The answer is: more than most people think. A 2025 report from Medical News Today noted that older adults may actually benefit more from high-intensity interval training (HIIT) than younger adults, relative to their baseline. That doesn't mean you should sprint out of the gate. It means the principle holds — your body responds well to challenge, even after 60.

Here's what the evidence supports specifically:

  • Resistance training: A 2025 study found that resistance training lowers blood pressure in adults over 60. It also preserves lean muscle mass, which naturally declines with age. Aim for two sessions per week targeting major muscle groups — legs, back, chest, and core.
  • Aerobic exercise: Walking, cycling, swimming, or dancing for 150 minutes per week at moderate intensity is the baseline supported by CDC guidance and affirmed by the 2025 International Journal of General Medicine review. You can break this into 30-minute sessions five days a week.
  • Balance and multi-component training: A study by LaStayo and colleagues (published in PMC12115393) involving adults with a mean age of 75 years showed that a three-month program combining strength, balance, and aerobic work improved gait speed and six-minute walking distance by approximately 17 meters. Balance confidence on the validated ABC scale rose by 6.39 points. These aren't small numbers when you're trying to stay on your feet.
  • Short bursts of intensity: Runner's World recently reported on research suggesting that as little as 5 minutes of higher-intensity exercise per day can support longevity and improve physical performance. If you're already walking regularly, try adding two or three 60-second brisk intervals where you push your pace noticeably harder. Your mitochondria will notice.

How Does Exercise Protect the Brain and Mental Health?

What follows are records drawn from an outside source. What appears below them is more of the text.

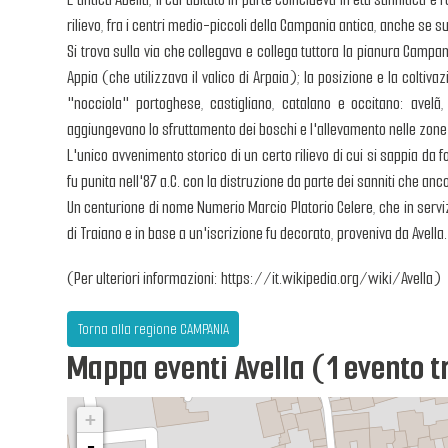
rilievo, fra i centri medio-piccoli della Campania antica, anche se 
Si trova sulla via che collegava e collega tuttora la pianura Campan
Appia (che utilizzava il valico di Arpaia); la posizione e la coltiv
"nocciola" portoghese, castigliano, catalano e occitano: avelã,
aggiungevano lo sfruttamento dei boschi e l'allevamento nelle zone 
L'unico avvenimento storico di un certo rilievo di cui si sappia da 
fu punita nell'87 a.C. con la distruzione da parte dei sanniti che a
Un centurione di nome Numerio Marcio Platorio Celere, che in serv
di Traiano e in base a un'iscrizione fu decorato, proveniva da Avella.
(Per ulteriori informazioni: https://it.wikipedia.org/wiki/Avella)
Torna alla regione CAMPANIA
Mappa eventi Avella (1 evento 
+
-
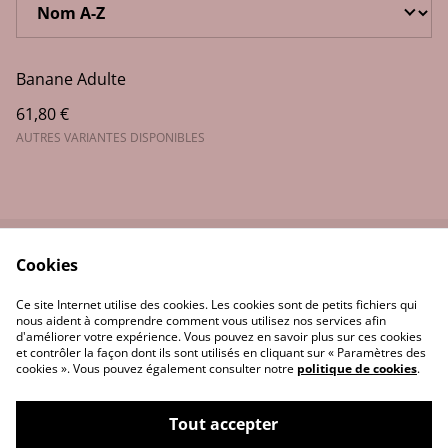
Banane Adulte
61,80 €
AUTRES VARIANTES DISPONIBLES
Cookies
Contactez-moi
Conditions
Politique de
Politique de cookies
Ce site Internet utilise des cookies. Les cookies sont de petits fichiers qui
confidentialité
nous aident à comprendre comment vous utilisez nos services afin
d'améliorer votre expérience. Vous pouvez en savoir plus sur ces cookies
et contrôler la façon dont ils sont utilisés en cliquant sur « Paramètres des
cookies ». Vous pouvez également consulter notre
politique de cookies
.
Tout accepter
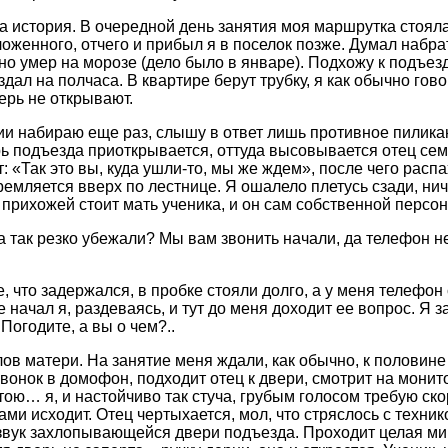
а история. В очередной день занятия моя маршрутка стоял
оженного, отчего и прибыл я в поселок позже. Думал набрат
но умер на морозе (дело было в январе). Подхожу к подъез
здал на полчаса. В квартире берут трубку, я как обычно гов
ерь не открывают.
ии набираю еще раз, слышу в ответ лишь противное пилик
ь подъезда приоткрывается, оттуда высовывается отец сем
: «Так это вы, куда ушли-то, мы же ждем», после чего расп
ремляется вверх по лестнице. Я ошалело плетусь сзади, ни
В прихожей стоит мать ученика, и он сам собственной персо
а так резко убежали? Мы вам звонить начали, да телефон 
, что задержался, в пробке стояли долго, а у меня телефо
 начал я, раздеваясь, и тут до меня доходит ее вопрос. Я 
Погодите, а вы о чем?..
лов матери. На занятие меня ждали, как обычно, к половин
звонок в домофон, подходит отец к двери, смотрит на монито
тою… я, и настойчиво так стуча, грубым голосом требую ско
ми исходит. Отец чертыхается, мол, что стряслось с техник
звук захлопывающейся двери подъезда. Проходит целая мину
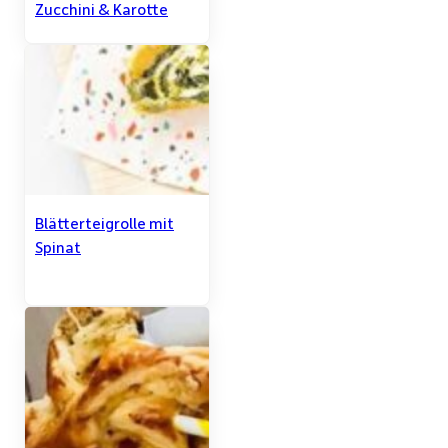
Zucchini & Karotte
Blätterteigrolle mit
Spinat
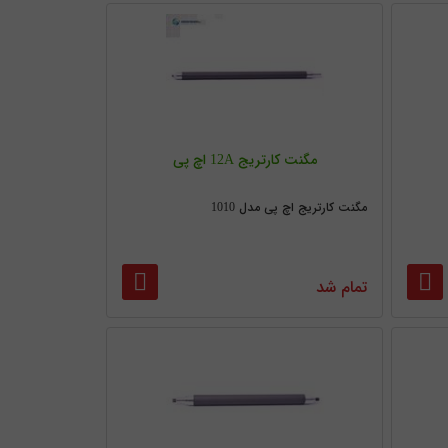
مگنت کارتریج 12A اچ پی
مگنت کارتریج اچ پی مدل 1010
تمام شد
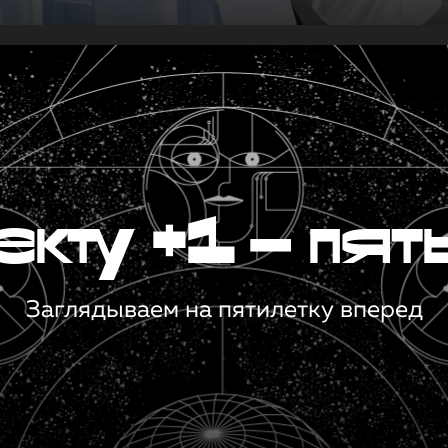
кту +1 — пят
Заглядываем на пятилетку вперед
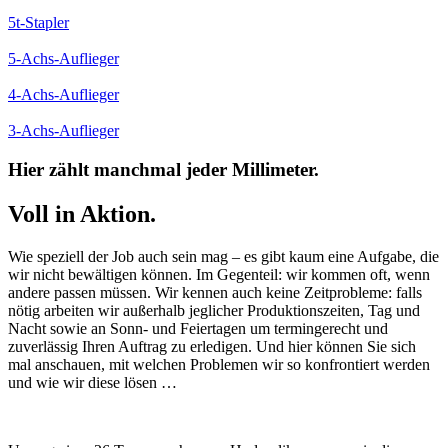
5t-Stapler
5-Achs-Auflieger
4-Achs-Auflieger
3-Achs-Auflieger
Hier zählt manchmal jeder Millimeter.
Voll in Aktion.
Wie speziell der Job auch sein mag – es gibt kaum eine Aufgabe, die
wir nicht bewältigen können. Im Gegenteil: wir kommen oft, wenn
andere passen müssen. Wir kennen auch keine Zeitprobleme: falls
nötig arbeiten wir außerhalb jeglicher Produktionszeiten, Tag und
Nacht sowie an Sonn- und Feiertagen um termingerecht und
zuverlässig Ihren Auftrag zu erledigen. Und hier können Sie sich
mal anschauen, mit welchen Problemen wir so konfrontiert werden
und wie wir diese lösen …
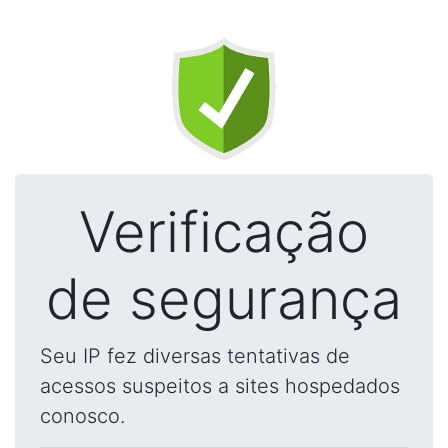
Verificação
de segurança
Seu IP fez diversas tentativas de
acessos suspeitos a sites hospedados
conosco.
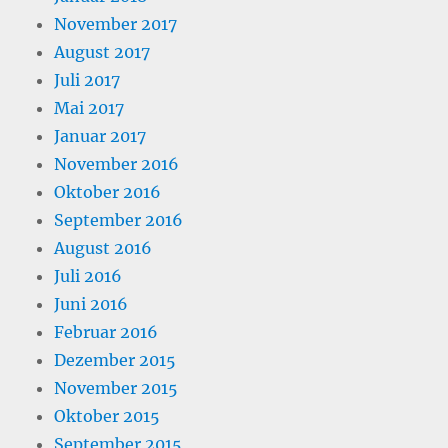
November 2017
August 2017
Juli 2017
Mai 2017
Januar 2017
November 2016
Oktober 2016
September 2016
August 2016
Juli 2016
Juni 2016
Februar 2016
Dezember 2015
November 2015
Oktober 2015
September 2015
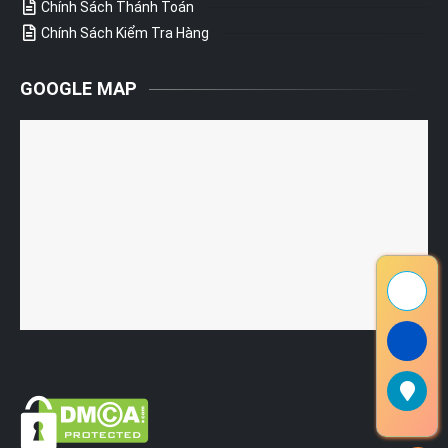
Chính Sách Thánh Toán
Chính Sách Kiểm Tra Hàng
GOOGLE MAP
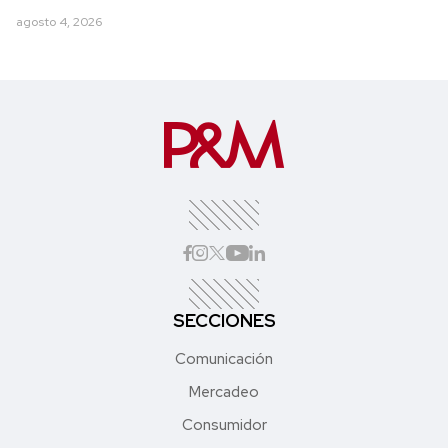
agosto 4, 2026
SECCIONES
Comunicación
Mercadeo
Consumidor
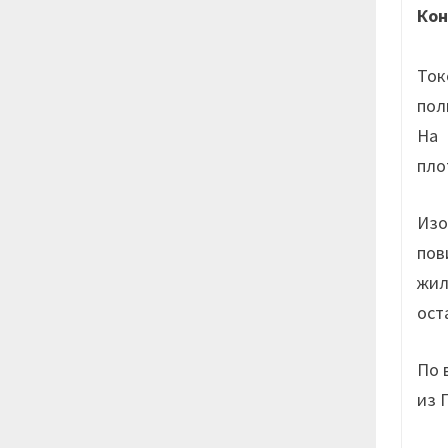
Кон
Ток
пол
На 
пло
Изо
пов
жил
ост
По 
из 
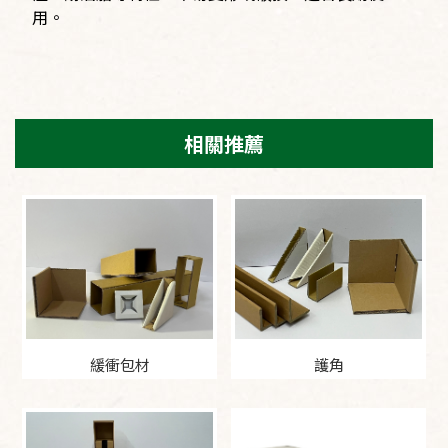
用。
緩衝包材
護角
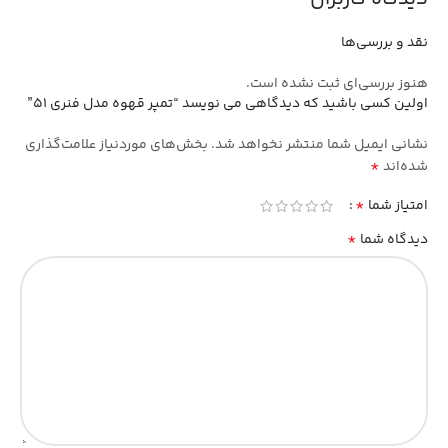
نقد و بررسی‌ها
هنوز بررسی‌ای ثبت نشده است.
اولین کسی باشید که دیدگاهی می نویسد “تمپر قهوه مدل فنری 51”
نشانی ایمیل شما منتشر نخواهد شد.
بخش‌های موردنیاز علامت‌گذاری
*
شده‌اند
*
امتیاز شما
*
دیدگاه شما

This month is Mental Health Awareness month, and the exercise-brain connection deserves its own honest look. Harvard Health's current evidence summary confirms that physical activity measurably boosts memory and thinking skills — and this isn't soft science. Multiple randomized trials show that aerobic exercise increases brain-derived neurotrophic factor (BDNF), a protein that supports the growth of new neurons, particularly in the hippocampus, the brain region most vulnerable to age-related memory loss.

The 2026 longevity research from Berlin adds another layer: microbiota-brain crosstalk — the ongoing chemical conversation between your gut and your brain — shapes your aging trajectory. Exercise is one of the most reliable ways to maintain a diverse, healthy gut microbiome, which in turn supports mood regulation, cognitive clarity, and resilience against depression. If you've noticed you feel mentally sharper after a morning walk, that is not a placebo effect. It is biology.

Time Magazine recently reported that exercise may keep elderly adults independent for longer — and independence is perhaps the most underrated mental health intervention there is. Maintaining the ability to drive yourself to an appointment, carry your own groceries, and get up from the floor without help has profound effects on self-efficacy, mood, and sense of purpose.

What Is the Best Diet to Support Healthy Aging Alongside Exercise?

The research block this week surfaced an intriguing headline from SciTechDaily: scientists are reporting that adding a specific unusual seafood to the diet may reverse signs of aging. While the full study details weren't available for review, the broader nutritional science for adults over 60 is well-established and points in a consistent direction.

Protein intake is the single most underappreciated nutritional lever for older adults. Muscle protein synthesis becomes less efficient after 60, which means you need more dietary protein per pound of body weight than a 35-year-old does — not less. Current evidence supports 1.2 to 1.6 grams of protein per kilogram of body weight daily for active older adults, spread across meals. Prioritizing protein at breakfast, where most Americans fall short, is a practical starting point.